[Problem to solve] Go through the records and count every line that holds "sont". Only the number belongs in the reply.

[Data for processing]
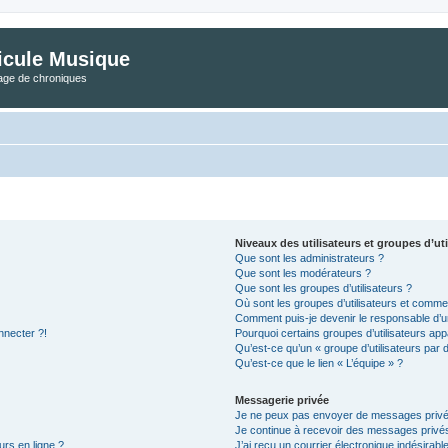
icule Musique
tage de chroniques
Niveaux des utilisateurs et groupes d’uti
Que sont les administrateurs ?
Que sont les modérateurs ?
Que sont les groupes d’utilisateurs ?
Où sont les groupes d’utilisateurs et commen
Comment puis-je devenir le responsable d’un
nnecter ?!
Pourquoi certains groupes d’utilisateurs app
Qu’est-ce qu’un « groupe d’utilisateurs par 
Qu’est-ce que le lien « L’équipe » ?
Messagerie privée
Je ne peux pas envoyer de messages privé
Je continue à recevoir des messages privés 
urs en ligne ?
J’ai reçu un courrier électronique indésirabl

* * *

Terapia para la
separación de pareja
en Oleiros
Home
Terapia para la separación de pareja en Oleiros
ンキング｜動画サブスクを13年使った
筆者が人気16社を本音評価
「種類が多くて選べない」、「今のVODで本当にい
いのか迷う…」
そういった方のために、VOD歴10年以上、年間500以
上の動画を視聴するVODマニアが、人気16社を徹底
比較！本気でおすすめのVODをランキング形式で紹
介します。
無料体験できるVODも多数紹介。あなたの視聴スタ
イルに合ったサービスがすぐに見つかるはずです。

[Task output] 4